__EXERCISE INSTRUCTIONS__
An exact copy of the records below is needed, with every picture left out.

[RECORDED INFORMATION Boundary: Start]

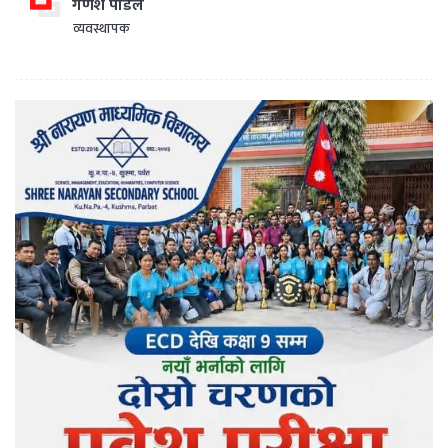
गणेश पौडेल
व्यवस्थापक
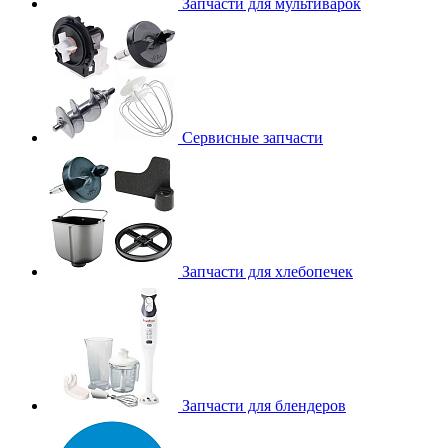
Запчасти для мультиварок
Сервисные запчасти
Запчасти для хлебопечек
Запчасти для блендеров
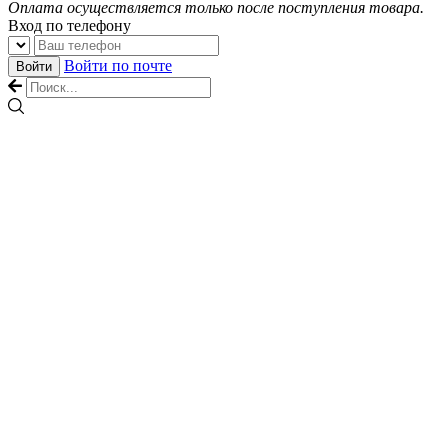
Оплата осуществляется только после поступления товара.
Вход по телефону
Войти по почте
Войти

[RECORDED INFORMATION Boundary: End]

__OUTPUT FOR THIS TASK__
गणेश पौडेल
व्यवस्थापक
Запчасти для мультиварок
Сервисные запчасти
Запчасти для хлебопечек
Запчасти для блендеров
Оплата осуществляется только после поступления товара.
Вход по телефону
Войти по почте
Войти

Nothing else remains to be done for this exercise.